*REQUIRED WORK*
Collect every line in the records below that contains the word "nodes".

(Data extracted from a collection)

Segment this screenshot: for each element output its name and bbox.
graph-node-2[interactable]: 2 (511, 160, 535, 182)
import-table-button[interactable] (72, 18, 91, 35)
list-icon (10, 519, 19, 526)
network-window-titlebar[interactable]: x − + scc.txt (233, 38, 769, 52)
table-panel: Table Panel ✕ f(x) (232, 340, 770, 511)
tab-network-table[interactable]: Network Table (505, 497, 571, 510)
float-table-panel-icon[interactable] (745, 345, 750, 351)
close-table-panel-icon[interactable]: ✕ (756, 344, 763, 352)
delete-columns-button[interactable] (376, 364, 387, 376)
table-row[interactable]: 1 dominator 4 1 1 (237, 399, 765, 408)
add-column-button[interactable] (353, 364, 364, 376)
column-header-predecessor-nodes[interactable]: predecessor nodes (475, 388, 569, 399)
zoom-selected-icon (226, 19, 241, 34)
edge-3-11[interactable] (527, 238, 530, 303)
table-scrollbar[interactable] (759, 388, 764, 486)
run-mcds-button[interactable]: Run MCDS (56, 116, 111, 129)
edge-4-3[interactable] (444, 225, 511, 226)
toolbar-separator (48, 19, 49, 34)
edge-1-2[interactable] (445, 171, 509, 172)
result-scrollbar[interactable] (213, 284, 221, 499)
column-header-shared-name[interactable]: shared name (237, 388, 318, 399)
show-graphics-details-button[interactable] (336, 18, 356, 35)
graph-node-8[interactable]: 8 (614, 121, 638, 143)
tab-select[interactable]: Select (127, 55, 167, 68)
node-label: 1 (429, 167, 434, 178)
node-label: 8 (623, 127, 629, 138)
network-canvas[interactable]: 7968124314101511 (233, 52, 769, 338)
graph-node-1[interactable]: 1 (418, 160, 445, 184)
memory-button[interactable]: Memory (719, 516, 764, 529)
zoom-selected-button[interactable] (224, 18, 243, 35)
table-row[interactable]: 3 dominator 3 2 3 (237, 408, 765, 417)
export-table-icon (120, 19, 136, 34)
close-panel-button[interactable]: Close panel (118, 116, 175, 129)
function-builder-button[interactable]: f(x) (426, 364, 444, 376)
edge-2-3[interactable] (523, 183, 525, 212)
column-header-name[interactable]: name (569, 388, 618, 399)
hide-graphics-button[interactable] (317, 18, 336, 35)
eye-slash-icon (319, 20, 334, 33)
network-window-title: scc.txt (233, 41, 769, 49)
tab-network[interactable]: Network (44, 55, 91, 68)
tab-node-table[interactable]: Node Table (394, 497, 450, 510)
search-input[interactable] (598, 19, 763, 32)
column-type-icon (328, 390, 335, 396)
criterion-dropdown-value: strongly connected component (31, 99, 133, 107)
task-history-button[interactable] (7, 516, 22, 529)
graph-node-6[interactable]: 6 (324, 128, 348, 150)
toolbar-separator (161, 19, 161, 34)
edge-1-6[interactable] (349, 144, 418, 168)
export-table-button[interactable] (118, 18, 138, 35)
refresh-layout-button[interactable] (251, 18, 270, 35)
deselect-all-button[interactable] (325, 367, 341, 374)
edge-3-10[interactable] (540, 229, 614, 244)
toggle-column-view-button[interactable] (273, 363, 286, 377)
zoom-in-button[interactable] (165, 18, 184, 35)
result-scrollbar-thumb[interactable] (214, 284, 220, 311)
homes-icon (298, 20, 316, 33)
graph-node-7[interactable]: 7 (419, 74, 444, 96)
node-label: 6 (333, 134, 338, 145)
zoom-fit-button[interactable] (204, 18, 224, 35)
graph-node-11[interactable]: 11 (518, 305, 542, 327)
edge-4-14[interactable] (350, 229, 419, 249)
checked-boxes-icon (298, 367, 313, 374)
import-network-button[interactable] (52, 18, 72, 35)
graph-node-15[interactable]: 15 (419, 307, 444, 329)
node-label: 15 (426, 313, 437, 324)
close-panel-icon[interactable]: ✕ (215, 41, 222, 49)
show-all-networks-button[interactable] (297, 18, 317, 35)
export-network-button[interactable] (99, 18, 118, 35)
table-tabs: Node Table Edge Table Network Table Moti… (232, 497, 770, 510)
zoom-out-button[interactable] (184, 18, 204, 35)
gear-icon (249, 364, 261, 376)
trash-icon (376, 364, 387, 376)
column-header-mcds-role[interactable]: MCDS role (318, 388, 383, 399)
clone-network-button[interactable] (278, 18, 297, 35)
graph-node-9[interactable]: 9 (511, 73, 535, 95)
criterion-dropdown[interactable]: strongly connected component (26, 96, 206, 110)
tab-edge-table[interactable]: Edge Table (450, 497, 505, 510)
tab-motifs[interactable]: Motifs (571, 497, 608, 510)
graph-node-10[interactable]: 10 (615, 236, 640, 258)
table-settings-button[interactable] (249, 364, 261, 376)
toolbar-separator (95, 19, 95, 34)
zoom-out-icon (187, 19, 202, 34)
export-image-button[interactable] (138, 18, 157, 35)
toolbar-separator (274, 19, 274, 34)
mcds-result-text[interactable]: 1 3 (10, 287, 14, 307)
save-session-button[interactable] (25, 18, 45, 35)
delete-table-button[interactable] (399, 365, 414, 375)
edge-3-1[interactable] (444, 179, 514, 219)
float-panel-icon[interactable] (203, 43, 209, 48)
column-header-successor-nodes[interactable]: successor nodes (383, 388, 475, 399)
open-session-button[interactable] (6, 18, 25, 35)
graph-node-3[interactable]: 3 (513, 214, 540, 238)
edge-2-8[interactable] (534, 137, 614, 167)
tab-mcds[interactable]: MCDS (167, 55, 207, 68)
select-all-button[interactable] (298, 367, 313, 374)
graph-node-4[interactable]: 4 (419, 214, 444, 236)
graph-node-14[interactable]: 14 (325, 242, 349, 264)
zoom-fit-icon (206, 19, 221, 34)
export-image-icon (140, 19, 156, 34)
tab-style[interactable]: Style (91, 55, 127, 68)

*SOLUTION TO THIS EXERCISE*
column-header-predecessor-nodes[interactable]: predecessor nodes (475, 388, 569, 399)
column-header-successor-nodes[interactable]: successor nodes (383, 388, 475, 399)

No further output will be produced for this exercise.